*Exercise aim*
Please make an exact transcription of all the data that follows.
• • • •
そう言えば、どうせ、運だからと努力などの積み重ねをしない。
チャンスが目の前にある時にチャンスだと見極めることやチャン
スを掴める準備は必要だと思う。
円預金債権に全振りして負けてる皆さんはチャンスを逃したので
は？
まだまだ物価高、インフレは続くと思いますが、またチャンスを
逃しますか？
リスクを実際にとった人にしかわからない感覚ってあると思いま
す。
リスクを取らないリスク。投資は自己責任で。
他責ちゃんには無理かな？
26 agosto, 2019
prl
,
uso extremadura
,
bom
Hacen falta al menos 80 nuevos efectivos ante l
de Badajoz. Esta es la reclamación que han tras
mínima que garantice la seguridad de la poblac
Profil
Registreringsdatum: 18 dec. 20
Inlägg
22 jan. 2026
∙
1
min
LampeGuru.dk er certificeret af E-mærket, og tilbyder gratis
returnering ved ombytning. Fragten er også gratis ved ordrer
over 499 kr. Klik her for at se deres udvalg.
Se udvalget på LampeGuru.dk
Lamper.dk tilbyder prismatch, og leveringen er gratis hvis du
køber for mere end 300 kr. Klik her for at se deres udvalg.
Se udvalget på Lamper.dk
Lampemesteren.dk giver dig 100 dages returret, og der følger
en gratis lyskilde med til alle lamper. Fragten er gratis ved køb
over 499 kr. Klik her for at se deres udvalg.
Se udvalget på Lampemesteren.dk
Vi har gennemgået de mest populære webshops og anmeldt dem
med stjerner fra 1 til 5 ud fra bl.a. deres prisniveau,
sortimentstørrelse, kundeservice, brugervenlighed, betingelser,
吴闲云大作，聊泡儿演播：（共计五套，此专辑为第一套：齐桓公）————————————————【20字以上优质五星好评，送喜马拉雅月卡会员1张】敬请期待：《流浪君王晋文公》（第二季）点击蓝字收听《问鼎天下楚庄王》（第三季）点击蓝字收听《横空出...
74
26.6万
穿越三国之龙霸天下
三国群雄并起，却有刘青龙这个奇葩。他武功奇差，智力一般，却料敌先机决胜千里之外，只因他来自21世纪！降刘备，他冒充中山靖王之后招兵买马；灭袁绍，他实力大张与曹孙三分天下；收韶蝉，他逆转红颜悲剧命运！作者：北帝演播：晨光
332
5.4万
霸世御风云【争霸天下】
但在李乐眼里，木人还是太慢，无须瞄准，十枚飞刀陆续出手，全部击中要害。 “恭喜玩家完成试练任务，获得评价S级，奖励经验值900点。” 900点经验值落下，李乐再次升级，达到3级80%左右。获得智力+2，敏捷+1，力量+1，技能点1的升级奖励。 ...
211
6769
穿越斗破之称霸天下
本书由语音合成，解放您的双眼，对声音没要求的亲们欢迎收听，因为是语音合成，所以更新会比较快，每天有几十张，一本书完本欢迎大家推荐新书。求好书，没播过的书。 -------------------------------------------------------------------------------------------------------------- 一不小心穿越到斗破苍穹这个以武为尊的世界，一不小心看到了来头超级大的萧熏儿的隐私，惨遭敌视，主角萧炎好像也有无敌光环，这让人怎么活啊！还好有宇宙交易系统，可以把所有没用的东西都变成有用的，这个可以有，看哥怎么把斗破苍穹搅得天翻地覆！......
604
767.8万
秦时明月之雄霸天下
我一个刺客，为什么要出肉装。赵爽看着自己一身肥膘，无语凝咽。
• • • •
*Written answer*
そう言えば、どうせ、運だからと努力などの積み重ねをしない。
チャンスが目の前にある時にチャンスだと見極めることやチャン
スを掴める準備は必要だと思う。
円預金債権に全振りして負けてる皆さんはチャンスを逃したので
は？
まだまだ物価高、インフレは続くと思いますが、またチャンスを
逃しますか？
リスクを実際にとった人にしかわからない感覚ってあると思いま
す。
リスクを取らないリスク。投資は自己責任で。
他責ちゃんには無理かな？
26 agosto, 2019
prl
,
uso extremadura
,
bom
Hacen falta al menos 80 nuevos efectivos ante l
de Badajoz. Esta es la reclamación que han tras
mínima que garantice la seguridad de la poblac
Profil
Registreringsdatum: 18 dec. 20
Inlägg
22 jan. 2026
∙
1
min
LampeGuru.dk er certificeret af E-mærket, og tilbyder gratis
returnering ved ombytning. Fragten er også gratis ved ordrer
over 499 kr. Klik her for at se deres udvalg.
Se udvalget på LampeGuru.dk
Lamper.dk tilbyder prismatch, og leveringen er gratis hvis du
køber for mere end 300 kr. Klik her for at se deres udvalg.
Se udvalget på Lamper.dk
Lampemesteren.dk giver dig 100 dages returret, og der følger
en gratis lyskilde med til alle lamper. Fragten er gratis ved køb
over 499 kr. Klik her for at se deres udvalg.
Se udvalget på Lampemesteren.dk
Vi har gennemgået de mest populære webshops og anmeldt dem
med stjerner fra 1 til 5 ud fra bl.a. deres prisniveau,
sortimentstørrelse, kundeservice, brugervenlighed, betingelser,
吴闲云大作，聊泡儿演播：（共计五套，此专辑为第一套：齐桓公）————————————————【20字以上优质五星好评，送喜马拉雅月卡会员1张】敬请期待：《流浪君王晋文公》（第二季）点击蓝字收听《问鼎天下楚庄王》（第三季）点击蓝字收听《横空出...
74
26.6万
穿越三国之龙霸天下
三国群雄并起，却有刘青龙这个奇葩。他武功奇差，智力一般，却料敌先机决胜千里之外，只因他来自21世纪！降刘备，他冒充中山靖王之后招兵买马；灭袁绍，他实力大张与曹孙三分天下；收韶蝉，他逆转红颜悲剧命运！作者：北帝演播：晨光
332
5.4万
霸世御风云【争霸天下】
但在李乐眼里，木人还是太慢，无须瞄准，十枚飞刀陆续出手，全部击中要害。 “恭喜玩家完成试练任务，获得评价S级，奖励经验值900点。” 900点经验值落下，李乐再次升级，达到3级80%左右。获得智力+2，敏捷+1，力量+1，技能点1的升级奖励。 ...
211
6769
穿越斗破之称霸天下
本书由语音合成，解放您的双眼，对声音没要求的亲们欢迎收听，因为是语音合成，所以更新会比较快，每天有几十张，一本书完本欢迎大家推荐新书。求好书，没播过的书。 -------------------------------------------------------------------------------------------------------------- 一不小心穿越到斗破苍穹这个以武为尊的世界，一不小心看到了来头超级大的萧熏儿的隐私，惨遭敌视，主角萧炎好像也有无敌光环，这让人怎么活啊！还好有宇宙交易系统，可以把所有没用的东西都变成有用的，这个可以有，看哥怎么把斗破苍穹搅得天翻地覆！......
604
767.8万
秦时明月之雄霸天下
我一个刺客，为什么要出肉装。赵爽看着自己一身肥膘，无语凝咽。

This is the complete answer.